# Exercise Sheet 4, Task 3

In this assignment, we will implement a neural network “library”, using Python and Numpy. The tool is inspired by PyTorch’s implementation.

In the lecture, we have covered vectorised backpropagation in detail, that we also want to use in this exercise for efficiency.

## Backward Pass
We now implement the ```backward``` functions for each of the module classes implemented last week. Each ```backward``` function gets the input to the function as well as the backpropagating gradient and will output the new gradient for this module. For ```FullyConnectedLayer```, we return a tuple with the gradient w.r.t. the input, the gradient w.r.t. the weights, and the gradient w.r.t. the bias. ```NeuralNetwork``` returns a tuple with the gradient w.r.t. the input, a list of gradients w.r.t. the weights of each layer, and a list of gradients w.r.t. the biases of each layer.

In [5]:
#most of this is copied from last week ;)
import numpy as np
from typing import List, Tuple

class Sigmoid:
    def __init__(self):
        pass

    def non_rounded_sigmoid(self,x : np.array) -> np.array:
        return 1 / (1 + np.exp(-x))


    def forward(self, x: np.array) -> np.array:
        return 1 / (1 + np.exp(-x))

    def backward(self, x: np.array, grad: np.array = np.array([[1]])) -> np.array:
        return grad * (self.forward(x) * (1 - self.forward(x)))

class MeanSquaredError:
    def __init__(self):
        pass

    def forward(self, y_pred: np.array, y_true: np.array) -> float:
        return np.mean(0.5 * (y_true - y_pred) ** 2)

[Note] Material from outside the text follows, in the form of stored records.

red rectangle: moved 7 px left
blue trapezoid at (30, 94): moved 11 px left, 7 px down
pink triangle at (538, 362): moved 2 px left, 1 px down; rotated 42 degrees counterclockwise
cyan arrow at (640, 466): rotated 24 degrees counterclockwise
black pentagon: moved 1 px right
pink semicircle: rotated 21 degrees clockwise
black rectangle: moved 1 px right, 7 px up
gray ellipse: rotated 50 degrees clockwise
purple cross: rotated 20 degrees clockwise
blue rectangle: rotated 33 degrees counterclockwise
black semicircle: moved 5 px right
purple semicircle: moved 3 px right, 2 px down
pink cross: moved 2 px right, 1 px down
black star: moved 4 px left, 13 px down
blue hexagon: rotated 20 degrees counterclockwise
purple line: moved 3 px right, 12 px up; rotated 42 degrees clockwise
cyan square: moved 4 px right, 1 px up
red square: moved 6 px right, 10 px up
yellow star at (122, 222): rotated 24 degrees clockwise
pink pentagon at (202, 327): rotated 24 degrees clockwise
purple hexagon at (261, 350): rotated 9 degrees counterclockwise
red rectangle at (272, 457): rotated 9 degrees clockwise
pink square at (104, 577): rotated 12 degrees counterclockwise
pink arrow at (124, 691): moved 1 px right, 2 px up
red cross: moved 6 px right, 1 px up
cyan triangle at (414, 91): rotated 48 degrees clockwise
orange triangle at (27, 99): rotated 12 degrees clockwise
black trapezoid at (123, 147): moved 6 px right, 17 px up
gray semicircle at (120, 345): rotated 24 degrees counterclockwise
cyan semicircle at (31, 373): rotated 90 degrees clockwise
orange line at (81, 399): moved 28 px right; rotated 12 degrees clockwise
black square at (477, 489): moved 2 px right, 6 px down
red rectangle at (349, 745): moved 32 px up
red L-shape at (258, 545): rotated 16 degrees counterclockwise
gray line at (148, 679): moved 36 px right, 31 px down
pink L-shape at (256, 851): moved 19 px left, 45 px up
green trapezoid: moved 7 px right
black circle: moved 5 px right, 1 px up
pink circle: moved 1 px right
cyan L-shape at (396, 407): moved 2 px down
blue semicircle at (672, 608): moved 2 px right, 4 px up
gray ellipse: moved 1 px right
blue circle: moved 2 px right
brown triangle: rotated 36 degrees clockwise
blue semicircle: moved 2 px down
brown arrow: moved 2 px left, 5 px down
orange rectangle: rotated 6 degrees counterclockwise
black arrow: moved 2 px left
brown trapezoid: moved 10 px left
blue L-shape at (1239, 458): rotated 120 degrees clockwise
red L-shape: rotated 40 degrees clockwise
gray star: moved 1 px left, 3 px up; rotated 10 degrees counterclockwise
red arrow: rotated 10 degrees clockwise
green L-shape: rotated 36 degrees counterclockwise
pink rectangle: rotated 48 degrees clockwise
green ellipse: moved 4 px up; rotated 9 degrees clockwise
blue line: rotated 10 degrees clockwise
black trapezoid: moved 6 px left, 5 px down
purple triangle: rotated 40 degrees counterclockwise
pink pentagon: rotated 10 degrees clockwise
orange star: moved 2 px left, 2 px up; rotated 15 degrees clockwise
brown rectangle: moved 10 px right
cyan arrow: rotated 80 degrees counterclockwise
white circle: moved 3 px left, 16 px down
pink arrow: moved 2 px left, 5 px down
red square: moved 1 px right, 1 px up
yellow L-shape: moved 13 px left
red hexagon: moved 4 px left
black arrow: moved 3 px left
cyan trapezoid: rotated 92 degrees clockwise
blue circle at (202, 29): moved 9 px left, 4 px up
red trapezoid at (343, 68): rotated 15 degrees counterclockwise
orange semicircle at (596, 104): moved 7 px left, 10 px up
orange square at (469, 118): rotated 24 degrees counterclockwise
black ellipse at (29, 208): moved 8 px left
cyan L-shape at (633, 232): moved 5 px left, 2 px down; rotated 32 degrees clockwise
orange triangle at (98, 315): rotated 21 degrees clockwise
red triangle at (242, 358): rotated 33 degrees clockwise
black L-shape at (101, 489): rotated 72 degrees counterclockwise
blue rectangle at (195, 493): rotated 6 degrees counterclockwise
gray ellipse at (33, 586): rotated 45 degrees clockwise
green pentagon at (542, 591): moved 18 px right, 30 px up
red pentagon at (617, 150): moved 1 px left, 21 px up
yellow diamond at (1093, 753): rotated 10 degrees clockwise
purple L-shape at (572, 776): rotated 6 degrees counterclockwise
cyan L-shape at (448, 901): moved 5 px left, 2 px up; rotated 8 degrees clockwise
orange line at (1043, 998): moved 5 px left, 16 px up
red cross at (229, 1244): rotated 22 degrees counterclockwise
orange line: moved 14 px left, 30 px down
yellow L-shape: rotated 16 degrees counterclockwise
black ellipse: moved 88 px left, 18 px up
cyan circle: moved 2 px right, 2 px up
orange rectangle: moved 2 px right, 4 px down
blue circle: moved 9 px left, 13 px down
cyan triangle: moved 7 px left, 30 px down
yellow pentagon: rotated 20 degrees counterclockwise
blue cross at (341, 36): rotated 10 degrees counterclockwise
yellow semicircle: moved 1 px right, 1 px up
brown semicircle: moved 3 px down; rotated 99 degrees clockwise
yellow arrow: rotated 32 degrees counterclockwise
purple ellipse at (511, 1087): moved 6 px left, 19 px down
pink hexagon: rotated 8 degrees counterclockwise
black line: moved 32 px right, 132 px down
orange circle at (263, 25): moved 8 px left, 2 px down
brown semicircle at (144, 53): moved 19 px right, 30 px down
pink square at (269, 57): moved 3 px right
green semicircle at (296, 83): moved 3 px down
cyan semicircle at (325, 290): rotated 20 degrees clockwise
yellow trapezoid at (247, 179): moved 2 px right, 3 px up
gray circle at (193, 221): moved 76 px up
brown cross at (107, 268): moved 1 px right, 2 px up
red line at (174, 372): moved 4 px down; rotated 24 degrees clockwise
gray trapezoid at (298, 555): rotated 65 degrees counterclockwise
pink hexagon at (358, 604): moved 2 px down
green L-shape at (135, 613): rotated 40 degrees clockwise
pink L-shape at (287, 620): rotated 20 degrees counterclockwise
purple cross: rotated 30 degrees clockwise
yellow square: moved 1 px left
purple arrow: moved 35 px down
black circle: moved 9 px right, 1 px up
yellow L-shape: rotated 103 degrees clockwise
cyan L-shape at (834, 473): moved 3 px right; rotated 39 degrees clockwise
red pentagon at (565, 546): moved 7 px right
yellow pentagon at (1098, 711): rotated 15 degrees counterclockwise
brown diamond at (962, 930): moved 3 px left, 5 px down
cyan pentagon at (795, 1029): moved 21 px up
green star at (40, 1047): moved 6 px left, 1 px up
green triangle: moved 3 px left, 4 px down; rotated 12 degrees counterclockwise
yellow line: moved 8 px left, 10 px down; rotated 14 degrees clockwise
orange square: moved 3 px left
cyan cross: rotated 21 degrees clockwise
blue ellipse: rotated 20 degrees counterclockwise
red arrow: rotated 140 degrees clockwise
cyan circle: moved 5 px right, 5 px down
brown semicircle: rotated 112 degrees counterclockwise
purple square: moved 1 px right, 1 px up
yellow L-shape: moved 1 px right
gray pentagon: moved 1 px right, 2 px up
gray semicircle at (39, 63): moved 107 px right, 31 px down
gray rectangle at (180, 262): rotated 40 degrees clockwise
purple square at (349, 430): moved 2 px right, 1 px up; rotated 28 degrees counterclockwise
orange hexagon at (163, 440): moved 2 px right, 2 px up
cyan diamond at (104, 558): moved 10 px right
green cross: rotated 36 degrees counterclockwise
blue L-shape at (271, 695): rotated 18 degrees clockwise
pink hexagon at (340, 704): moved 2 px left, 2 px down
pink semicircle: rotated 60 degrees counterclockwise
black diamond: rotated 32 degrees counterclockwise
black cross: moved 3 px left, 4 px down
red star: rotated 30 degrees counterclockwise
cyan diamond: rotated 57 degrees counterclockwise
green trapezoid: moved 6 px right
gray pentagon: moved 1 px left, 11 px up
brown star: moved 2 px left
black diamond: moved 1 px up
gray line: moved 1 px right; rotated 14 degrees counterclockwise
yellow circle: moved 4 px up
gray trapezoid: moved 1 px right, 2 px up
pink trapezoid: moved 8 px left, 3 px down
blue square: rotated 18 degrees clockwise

    def backward(self, y_pred: np.array, y_true: np.array, grad: np.array = np.array([[1]])) -> np.array:
        return  grad * (y_pred - y_true)

class FullyConnectedLayer:
    def __init__(self, input_size: int, output_size: int):
        self.input_size = input_size
        self.output_size = output_size

        self.weights = np.random.randn(self.input_size, self.output_size)
        self.bias = np.zeros((1, self.output_size))

    def forward(self, x: np.array) -> np.array:
        return np.matmul(x, self.weights) + self.bias

    def backward(self, x: np.array, grad: np.array = np.array([[1]])) -> Tuple[np.array,np.array,np.array]:
        x_grad = np.matmul(grad, self.weights.T)
        W_grad = np.matmul(x.T, grad)
        b_grad = grad

        return x_grad, W_grad, b_grad

class NeuralNetwork:
    def __init__(self,
                 input_size: int,
                 output_size: int,
                 hidden_sizes: List[int],
                 activation=Sigmoid):
        self.activ_inputs = None
        self.layer_inputs = None
        s = [input_size] + hidden_sizes + [output_size]
        self.layers = [FullyConnectedLayer(s[i], s[i+1]) for i in range(len(s) - 1)]
        self.activation = activation()

    def forward(self, x: np.array) -> np.array:
        # we need to edit this function to cache our inputs and outputs for each layer during the forward passe!
        self.layer_inputs = []
        self.activ_inputs = []

        for layer in self.layers[:-1]:
            self.layer_inputs.append(x)
            x = layer.forward(x)
            self.activ_inputs.append(x)
            x = self.activation.forward(x)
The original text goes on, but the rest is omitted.